The Story
Logon triggers were implemented in SQLServer 2005 with SP2. Now we - the instance administrators - are able to perform some stuff at the actual logon time of a user. This way, we could, for example, restrict users access during a certain part of the day, only allow connections from certain addresses.
To check on my licenses, I believed I could use logon triggers to track how many users connected from how many client machines.
I developed a little logon trigger, which executed using the 'sa' context, so I didn't have to grant insert to my logging database and table. I didn't mind that I would have to use "original_login_name" to get the actual connecting user id. This all looked pretty straight forward, not much rocket science at all.
I first tested it at my dba-dev instance. It worked just fine, not much overhead to be noticed, ..... cool. Since the test succeeded, it was time to roll out on the developers instances (8 instances).
Once again, everything went just fine.
We managed to get a good overview of the number of clients hitting our instances and were able to store all connection related data.
One week after the implementation in DEV, it was rolled out to QA.
Even there, no problems at all.
In noticed a number of connections being registrated, so I got at ease and planned implementation in our production environments.
All needed paperwork was done and the "request for change" was submitted and approved.
The rollout was prepared (including fall back scenarios, mind you) for our 15 instances of sql2005 and got launched at the approved time. (Day x at noon).
The production rollout
Within seconds after the launch, the first production instance dumped and crashed !
However, I didn't notice the instance being failed over to the other node of the cluster.
But that wasn't the hottest issue at that time.
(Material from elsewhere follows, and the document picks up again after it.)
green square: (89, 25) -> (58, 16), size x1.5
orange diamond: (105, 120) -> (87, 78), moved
Alerts were coming in from our monitoring system and hell opened some doors.
Messages pointed to:
------
Process ID 59 attempted to unlock a resource it does not own: DATABASE: 9 Retry the transaction, because this error may be caused by a timing condition. If the problem persists, contact the database administrator.
------
Process ID 108 attempted to unlock a resource it does not own: DATABASE: 9 Retry the transaction, because this error may be caused by a timing condition. If the problem persists, contact the database administrator.
------
[sqsrvres] ODBC sqldriverconnect failed
------
[sqsrvres] checkODBCConnectError: sqlstate = 08001; native error = 102; message = [Microsoft][SQL Native Client]TCP Provider: Timeout error [258].
------
[sqsrvres] checkODBCConnectError: sqlstate = HYT00; native error = 0; message = [Microsoft][SQL Native Client]Login timeout expired
------
[sqsrvres] checkODBCConnectError: sqlstate = 08001; native error = 102; message = [Microsoft][SQL Native Client]Unable to complete login process due to delay in login response
------
[sqsrvres] printODBCError: sqlstate = 08S01; native error = 0; message = [Microsoft][SQL Native Client]Communication link failure
------
Logon failed for login 'thelogin' due to trigger execution. [CLIENT:10.16.108.226]
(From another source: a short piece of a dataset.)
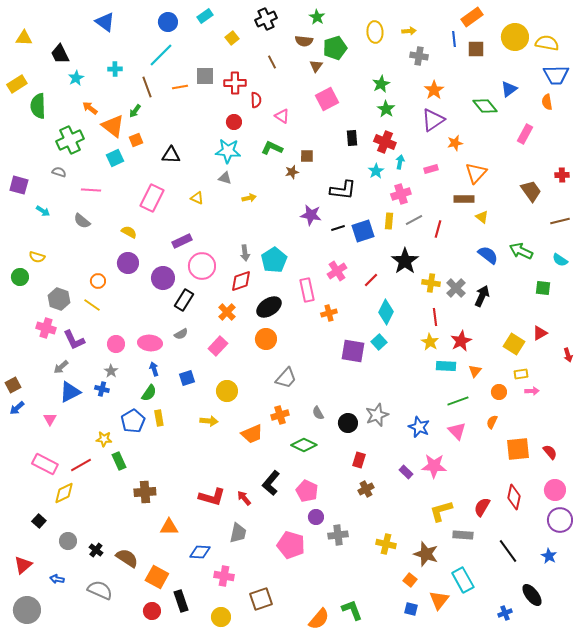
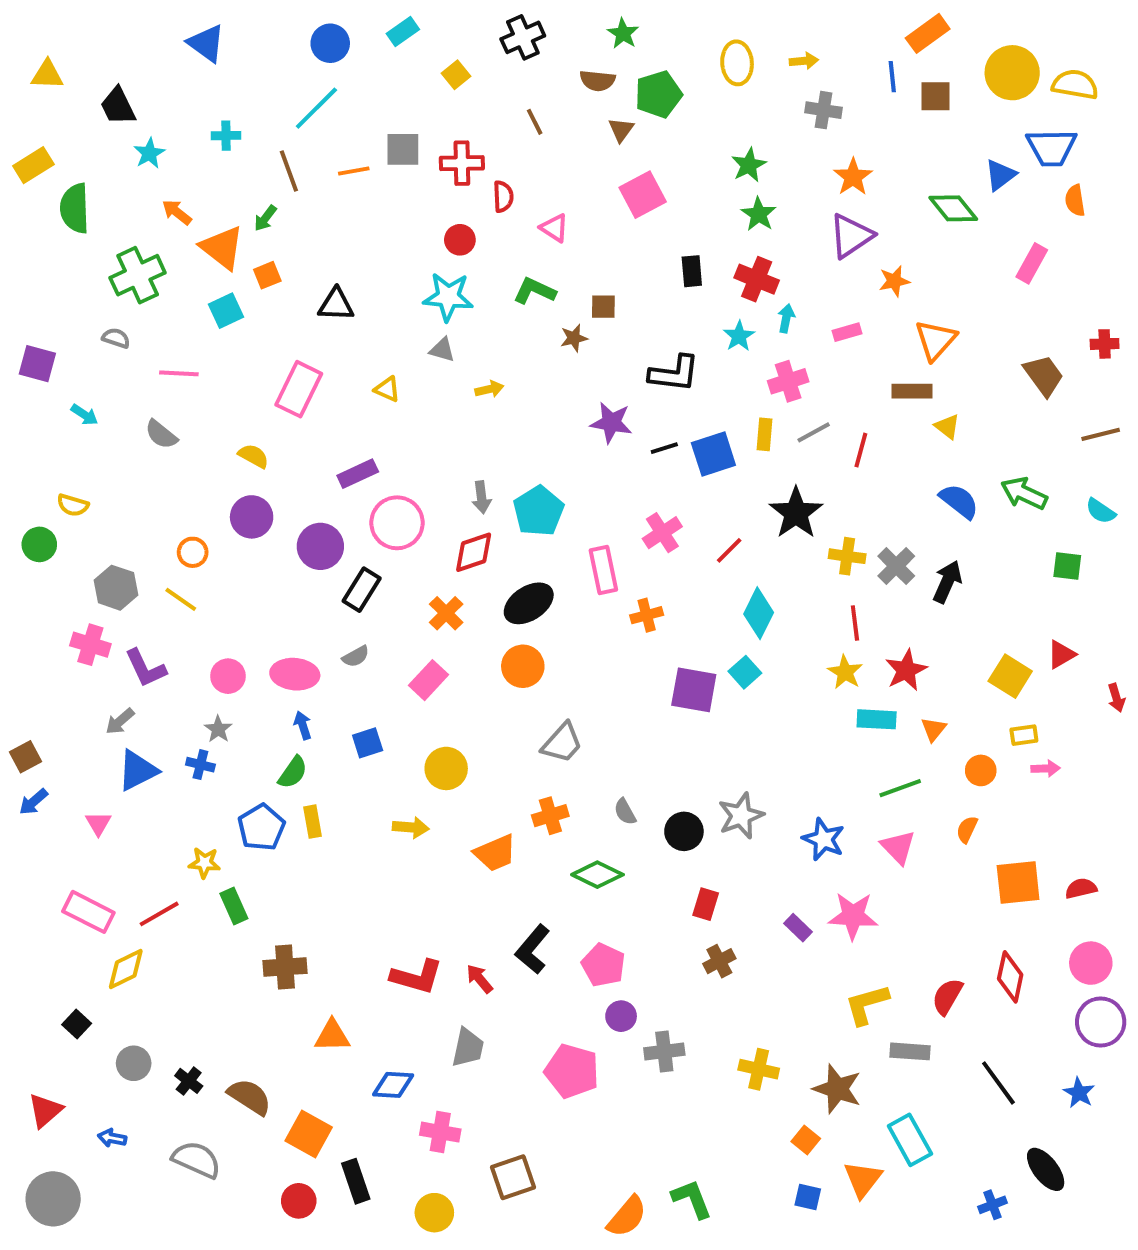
blue trapezoid: (556, 75) -> (1051, 147), moved
red semicircle: (550, 452) -> (1081, 888), turned -63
It was quite obvious: my rollout might trigger this kind of errors.
The fallback scenario
Time to roll out the fallback scenario for the cumbersome instance.
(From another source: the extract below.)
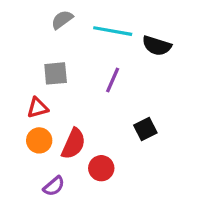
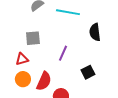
black semicircle: (157, 46) -> (95, 32), moved, turned 66
purple line: (113, 80) -> (63, 53), moved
The fallback scenario was just a SQLCMD query which would disable the logon trigger.
This scenario was also tested at Dev and QA, so I was pretty at ease with it.
I ran the SQLCMD and it failed !!
It failed, because it was exactly the implemented logon trigger that caused the issues.
It was at that time I really appreciated the Microsoft Dev team's efforts to implement the Dedicated Administrator Connection (DAC) !
That was the way to go to turn off this trigger.
/*
if due to a logon trigger you can nolonger connect to a sql2005 instance you need the local DAC (dedicated administrator connection) using the -A parameter to be able to connect to the instance !
*/
/* There can only be ONE active DAC !! */
[DOSBOX]
sqlcmd -A -d master -S TheInstance
Or start SSMS not connecting to an instance
(Object browser not supported with DAC !! )
then click "New Query" and connect using "admin:TheInstance"
SQLCMD will give you a commandline like this
1>
You will need to enter your statement and the command will only be
executed after you enter 'GO' at the next line.
1> DISABLE TRIGGER S_tr_DBA_ConnectionTracker ON ALL SERVER;
2> go
1> exit
After executing this at the cumbersome instance, things turned back to normal.
However, because of the dumps sqlserver generated, I asked for an emergency intervention to restart the instance so it would no longer suffer any leftovers of the dumps.
It was an instance hosting biztalk databases, so you can imagine the scope of the impact.
Off course I also immediately disabled all these logon triggers at the other production instances that were involved in this rollout operation.
The cause
Now I started digging into the system, trying to figure out what caused all these dumps.
I started a SQLtrace at the instance that had dumped.
At first sight, nothing abnormal going on, until I noticed some of the connections were using the serializable transaction isolation level.
I double checked with my biztalk dev team....Isolation level ??? What the ***...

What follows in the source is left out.